Am I affected by workplace politics? You bet. When I took my most recent IT project management position four years ago, I thought it was going to be managing straightforward implementation of bigger and sexier projects. Instead, it seemed to shift my job away from the nitty-gritty of project management and toward a very political, impact-and-influence oriented role – perhaps 75% of my time is spent on the latter.
When do I encounter politics? When do I not?!?!
- At project initiation, I work with multiple departments, reconcile wishes against strategic goals and favored vendors to scope a solution and develop a business case with a meaningful return on investment.
- During project planning & detailed requirements gathering, I fight for the resources necessary to accomplish my project and resolve requirements conflicts.
- During implementation, I work constantly behind the scenes to continue to have my resources’ full attention, and push the vendor as hard as possible to focus on our build and issues.
- Testing requires that I track down yet another set of resources to test, as well as push hard on vendors to resolve issues.
- Deployment requires getting the customer’s approval to go live, managing various change management processes, as well as high visibility internal and external communication.
I try and follow some simple, sensible rules for communication – these apply to basic human relations, not just my field of project management:
- Communicate frequently, often, and to the right people. Nobody likes surprises.
- Learn preferred channels of communication for different team members and customers and use them for best problem-solving.
- If you have a problem, go directly to the source of the problem.
- If you need to escalate, involve both the source of the problem and his/her manager in the discussions so there is no he said/she said conflicting stories.
- Practice Covey’s fifth habit – seek first to understand, then to be understood.
- Deliver praise and positive feedback in public; criticism in private. Always.
- Follow the golden rule: treat others as you would like to be treated.
It’s important to me, as project manager, to understand my role. Primarily, my focus is typically supportive/facilitative management; I’m there to handle all the logistics and issues so that the technical team can focus on the project. At times, I do need to shift into a more assertive taskmistress role and require extraordinary focus from my team, and I need to understand when to do this and how to most effectively make it happen. Still, at the end of the day, when the project is successful, it’s my team that has done the work, every line of code, piece of hardware and late night cutover; I’m the most dispensable person there, and I make sure the team knows their efforts are appreciated.

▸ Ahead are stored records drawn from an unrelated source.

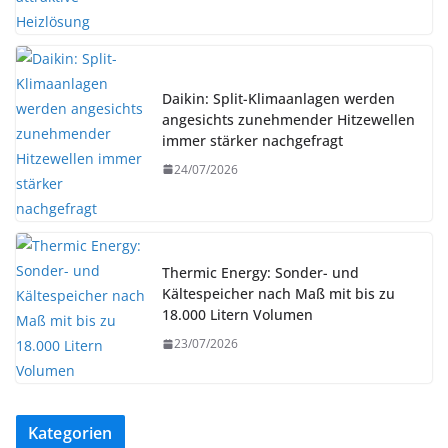
Daikin: Split-Klimaanlagen werden
angesichts zunehmender Hitzewellen
immer stärker nachgefragt
24/07/2026
Thermic Energy: Sonder- und
Kältespeicher nach Maß mit bis zu
18.000 Litern Volumen
23/07/2026
Kategorien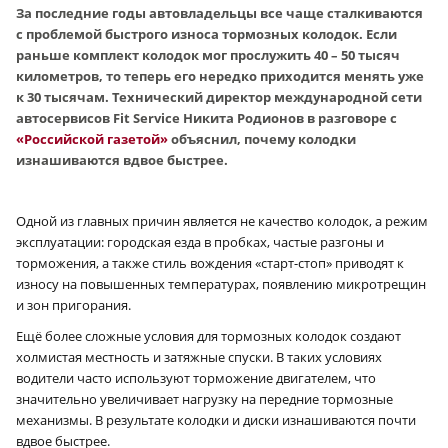
За последние годы автовладельцы все чаще сталкиваются
с проблемой быстрого износа тормозных колодок. Если
раньше комплект колодок мог прослужить 40 – 50 тысяч
километров, то теперь его нередко приходится менять уже
к 30 тысячам. Технический директор международной сети
автосервисов Fit Service Никита Родионов в разговоре с
«Российской газетой»
объяснил, почему колодки
изнашиваются вдвое быстрее.
Одной из главных причин является не качество колодок, а режим
эксплуатации: городская езда в пробках, частые разгоны и
торможения, а также стиль вождения «старт-стоп» приводят к
износу на повышенных температурах, появлению микротрещин
и зон пригорания.
Ещё более сложные условия для тормозных колодок создают
холмистая местность и затяжные спуски. В таких условиях
водители часто используют торможение двигателем, что
значительно увеличивает нагрузку на передние тормозные
механизмы. В результате колодки и диски изнашиваются почти
вдвое быстрее.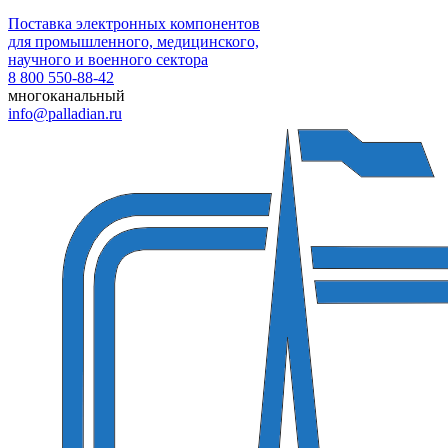
Поставка электронных компонентов
для промышленного, медицинского,
научного и военного сектора
8 800 550-88-42
многоканальный
info@palladian.ru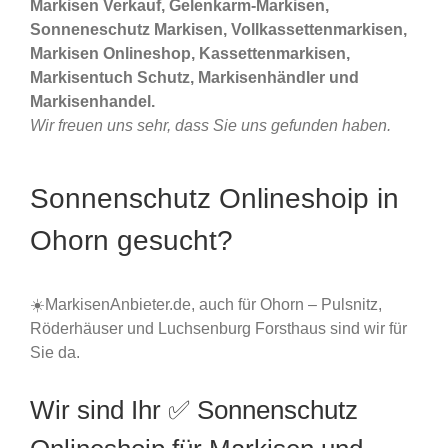
Markisen Verkauf, Gelenkarm-Markisen,
Sonneneschutz Markisen, Vollkassettenmarkisen,
Markisen Onlineshop, Kassettenmarkisen,
Markisentuch Schutz, Markisenhändler und
Markisenhandel.
Wir freuen uns sehr, dass Sie uns gefunden haben.
Sonnenschutz Onlineshoip in
Ohorn gesucht?
☀️MarkisenAnbieter.de, auch für Ohorn – Pulsnitz,
Röderhäuser und Luchsenburg Forsthaus sind wir für
Sie da.
Wir sind Ihr ✅ Sonnenschutz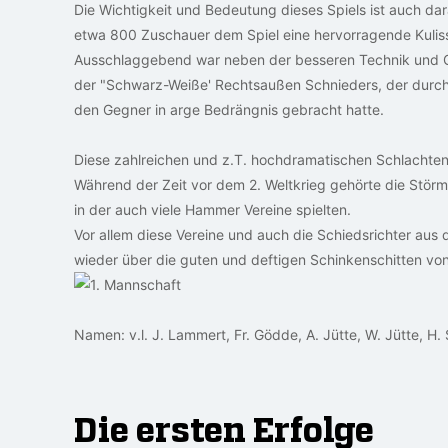
Die Wichtigkeit und Bedeutung dieses Spiels ist auch d
etwa 800 Zuschauer dem Spiel eine hervorragende Kulis
Ausschlaggebend war neben der besseren Technik und
der "Schwarz-Weiße' Rechtsaußen Schnieders, der durch
den Gegner in arge Bedrängnis gebracht hatte.
Diese zahlreichen und z.T. hochdramatischen Schlachten 
Während der Zeit vor dem 2. Weltkrieg gehörte die Stör
in der auch viele Hammer Vereine spielten.
Vor allem diese Vereine und auch die Schiedsrichter aus
wieder über die guten und deftigen Schinkenschitten von
Namen: v.l. J. Lammert, Fr. Gödde, A. Jütte, W. Jütte, H
Die ersten Erfolge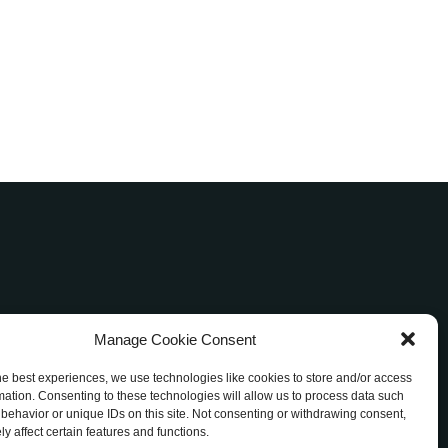
Manage Cookie Consent
アメブロ
ご評価
お客様の声
お問い合わせ
he best experiences, we use technologies like cookies to store and/or access
約
mation. Consenting to these technologies will allow us to process data such
behavior or unique IDs on this site. Not consenting or withdrawing consent,
y affect certain features and functions.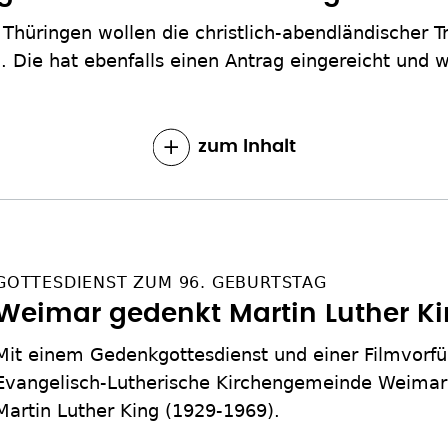
 Thüringen wollen die christlich-abendländischer T
. Die hat ebenfalls einen Antrag eingereicht und w
zum Inhalt
GOTTESDIENST ZUM 96. GEBURTSTAG
Weimar gedenkt Martin Luther K
Mit einem Gedenkgottesdienst und einer Filmvorfü
Evangelisch-Lutherische Kirchengemeinde Weimar
Martin Luther King (1929-1969).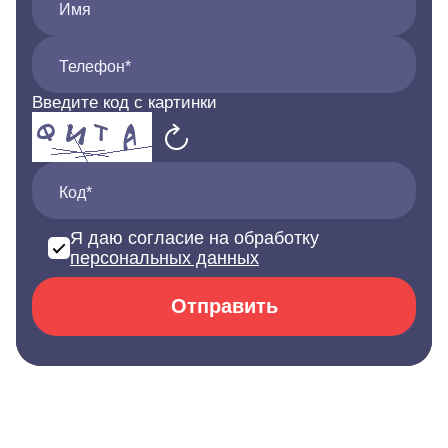
Имя
Телефон*
Введите код с картинки
Код*
Я даю согласие на обработку
персональных данных
Отправить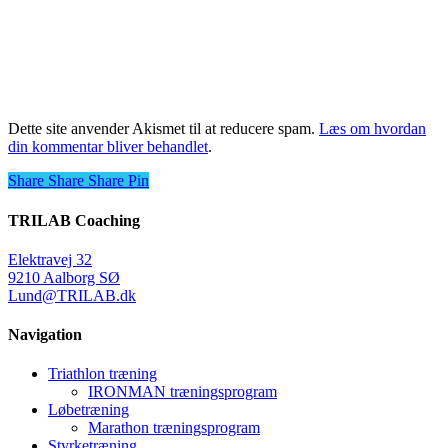
Dette site anvender Akismet til at reducere spam.
Læs om hvordan
din kommentar bliver behandlet
.
Share
Share
Share
Share
Pin
TRILAB Coaching
Elektravej 32
9210 Aalborg SØ
Lund@TRILAB.dk
Navigation
Triathlon træning
IRONMAN træningsprogram
Løbetræning
Marathon træningsprogram
Styrketræning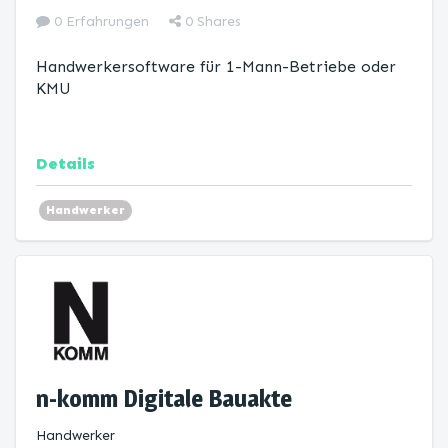
0 Erfahrungen
0
Shares
Handwerkersoftware für 1-Mann-Betriebe oder
KMU
Details
Handwerker
n-komm Digitale Bauakte
Handwerker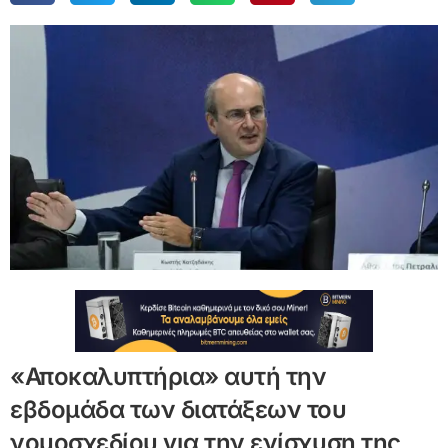
«Αποκαλυπτήρια» αυτή την
εβδομάδα των διατάξεων του
νομοσχεδίου για την ενίσχυση της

One final note on politics, management and communication: there is a continuum of behavior that ranges from total, obsequious yes-person to completely obstructionist obstacle. I am not a yes-person. My personal sense of integrity requires me to be honest, realistic and forthcoming, while still trying to remain positive and constructive. One of the best pieces of career advice I ever received , from PM consultant Neil Whitten, is to do your job as if you don’t care if you get fired. Do the right thing, work hard, satisfy your own work ethic and be a champion for your project and your people.